===== RECORDS FOR THE EXERCISE

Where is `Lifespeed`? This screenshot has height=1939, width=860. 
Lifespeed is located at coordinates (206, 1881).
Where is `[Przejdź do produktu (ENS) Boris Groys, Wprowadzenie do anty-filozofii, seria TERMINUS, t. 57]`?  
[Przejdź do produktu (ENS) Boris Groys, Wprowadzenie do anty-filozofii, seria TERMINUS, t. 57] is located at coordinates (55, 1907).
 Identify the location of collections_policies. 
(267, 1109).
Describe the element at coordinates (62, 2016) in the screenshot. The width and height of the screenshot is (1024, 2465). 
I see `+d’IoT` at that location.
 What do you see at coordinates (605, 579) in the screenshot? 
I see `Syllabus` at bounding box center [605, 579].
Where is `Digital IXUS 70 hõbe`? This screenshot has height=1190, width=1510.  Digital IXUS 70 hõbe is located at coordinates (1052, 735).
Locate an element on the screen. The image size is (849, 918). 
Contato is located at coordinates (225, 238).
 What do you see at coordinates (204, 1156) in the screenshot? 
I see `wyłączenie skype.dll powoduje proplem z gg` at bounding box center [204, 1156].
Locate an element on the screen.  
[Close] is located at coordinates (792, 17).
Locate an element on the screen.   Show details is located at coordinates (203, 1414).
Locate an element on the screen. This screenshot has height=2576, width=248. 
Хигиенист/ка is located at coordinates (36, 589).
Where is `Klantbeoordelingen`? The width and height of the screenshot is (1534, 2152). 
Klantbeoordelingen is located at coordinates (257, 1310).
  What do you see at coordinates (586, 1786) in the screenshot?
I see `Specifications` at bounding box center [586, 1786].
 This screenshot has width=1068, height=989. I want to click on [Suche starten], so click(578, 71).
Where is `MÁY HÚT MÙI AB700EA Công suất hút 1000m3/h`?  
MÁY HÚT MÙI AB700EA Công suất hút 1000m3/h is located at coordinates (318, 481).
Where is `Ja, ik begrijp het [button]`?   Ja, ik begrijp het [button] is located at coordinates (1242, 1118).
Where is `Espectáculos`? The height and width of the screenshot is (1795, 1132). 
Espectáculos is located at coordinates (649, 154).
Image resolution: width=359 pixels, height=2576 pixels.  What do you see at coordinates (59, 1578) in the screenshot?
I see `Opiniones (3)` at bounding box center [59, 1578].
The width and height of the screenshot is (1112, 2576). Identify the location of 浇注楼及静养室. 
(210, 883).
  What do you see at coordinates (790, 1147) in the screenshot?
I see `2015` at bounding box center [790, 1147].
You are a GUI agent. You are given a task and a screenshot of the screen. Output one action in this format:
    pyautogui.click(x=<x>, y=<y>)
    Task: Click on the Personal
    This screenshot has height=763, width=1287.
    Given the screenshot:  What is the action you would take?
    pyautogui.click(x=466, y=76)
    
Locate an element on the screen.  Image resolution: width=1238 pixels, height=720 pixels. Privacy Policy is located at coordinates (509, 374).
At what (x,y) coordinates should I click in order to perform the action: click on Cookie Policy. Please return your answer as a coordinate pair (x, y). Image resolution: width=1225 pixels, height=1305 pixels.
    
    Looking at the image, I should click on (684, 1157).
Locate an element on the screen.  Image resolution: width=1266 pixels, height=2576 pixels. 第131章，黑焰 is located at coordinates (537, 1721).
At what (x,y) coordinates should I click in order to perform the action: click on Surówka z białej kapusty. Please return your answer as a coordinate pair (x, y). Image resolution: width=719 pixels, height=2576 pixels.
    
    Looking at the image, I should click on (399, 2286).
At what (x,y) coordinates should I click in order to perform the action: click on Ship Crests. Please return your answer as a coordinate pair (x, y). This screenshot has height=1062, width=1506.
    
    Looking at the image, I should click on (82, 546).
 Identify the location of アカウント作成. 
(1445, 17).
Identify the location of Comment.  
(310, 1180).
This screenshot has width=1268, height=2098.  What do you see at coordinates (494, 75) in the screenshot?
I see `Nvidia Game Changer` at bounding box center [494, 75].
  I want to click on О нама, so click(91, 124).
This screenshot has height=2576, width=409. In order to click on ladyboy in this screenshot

==========

* ACTION ITEM:
Extract all the material, leaving every line as it is.

* REPLY:
Where is `Lifespeed`? This screenshot has height=1939, width=860. 
Lifespeed is located at coordinates (206, 1881).
Where is `[Przejdź do produktu (ENS) Boris Groys, Wprowadzenie do anty-filozofii, seria TERMINUS, t. 57]`?  
[Przejdź do produktu (ENS) Boris Groys, Wprowadzenie do anty-filozofii, seria TERMINUS, t. 57] is located at coordinates (55, 1907).
 Identify the location of collections_policies. 
(267, 1109).
Describe the element at coordinates (62, 2016) in the screenshot. The width and height of the screenshot is (1024, 2465). 
I see `+d’IoT` at that location.
 What do you see at coordinates (605, 579) in the screenshot? 
I see `Syllabus` at bounding box center [605, 579].
Where is `Digital IXUS 70 hõbe`? This screenshot has height=1190, width=1510.  Digital IXUS 70 hõbe is located at coordinates (1052, 735).
Locate an element on the screen. The image size is (849, 918). 
Contato is located at coordinates (225, 238).
 What do you see at coordinates (204, 1156) in the screenshot? 
I see `wyłączenie skype.dll powoduje proplem z gg` at bounding box center [204, 1156].
Locate an element on the screen.  
[Close] is located at coordinates (792, 17).
Locate an element on the screen.   Show details is located at coordinates (203, 1414).
Locate an element on the screen. This screenshot has height=2576, width=248. 
Хигиенист/ка is located at coordinates (36, 589).
Where is `Klantbeoordelingen`? The width and height of the screenshot is (1534, 2152). 
Klantbeoordelingen is located at coordinates (257, 1310).
  What do you see at coordinates (586, 1786) in the screenshot?
I see `Specifications` at bounding box center [586, 1786].
 This screenshot has width=1068, height=989. I want to click on [Suche starten], so click(578, 71).
Where is `MÁY HÚT MÙI AB700EA Công suất hút 1000m3/h`?  
MÁY HÚT MÙI AB700EA Công suất hút 1000m3/h is located at coordinates (318, 481).
Where is `Ja, ik begrijp het [button]`?   Ja, ik begrijp het [button] is located at coordinates (1242, 1118).
Where is `Espectáculos`? The height and width of the screenshot is (1795, 1132). 
Espectáculos is located at coordinates (649, 154).
Image resolution: width=359 pixels, height=2576 pixels.  What do you see at coordinates (59, 1578) in the screenshot?
I see `Opiniones (3)` at bounding box center [59, 1578].
The width and height of the screenshot is (1112, 2576). Identify the location of 浇注楼及静养室. 
(210, 883).
  What do you see at coordinates (790, 1147) in the screenshot?
I see `2015` at bounding box center [790, 1147].
You are a GUI agent. You are given a task and a screenshot of the screen. Output one action in this format:
    pyautogui.click(x=<x>, y=<y>)
    Task: Click on the Personal
    This screenshot has height=763, width=1287.
    Given the screenshot:  What is the action you would take?
    pyautogui.click(x=466, y=76)
    
Locate an element on the screen.  Image resolution: width=1238 pixels, height=720 pixels. Privacy Policy is located at coordinates (509, 374).
At what (x,y) coordinates should I click in order to perform the action: click on Cookie Policy. Please return your answer as a coordinate pair (x, y). Image resolution: width=1225 pixels, height=1305 pixels.
    
    Looking at the image, I should click on (684, 1157).
Locate an element on the screen.  Image resolution: width=1266 pixels, height=2576 pixels. 第131章，黑焰 is located at coordinates (537, 1721).
At what (x,y) coordinates should I click in order to perform the action: click on Surówka z białej kapusty. Please return your answer as a coordinate pair (x, y). Image resolution: width=719 pixels, height=2576 pixels.
    
    Looking at the image, I should click on (399, 2286).
At what (x,y) coordinates should I click in order to perform the action: click on Ship Crests. Please return your answer as a coordinate pair (x, y). This screenshot has height=1062, width=1506.
    
    Looking at the image, I should click on (82, 546).
 Identify the location of アカウント作成. 
(1445, 17).
Identify the location of Comment.  
(310, 1180).
This screenshot has width=1268, height=2098.  What do you see at coordinates (494, 75) in the screenshot?
I see `Nvidia Game Changer` at bounding box center [494, 75].
  I want to click on О нама, so click(91, 124).
This screenshot has height=2576, width=409. In order to click on ladyboy in this screenshot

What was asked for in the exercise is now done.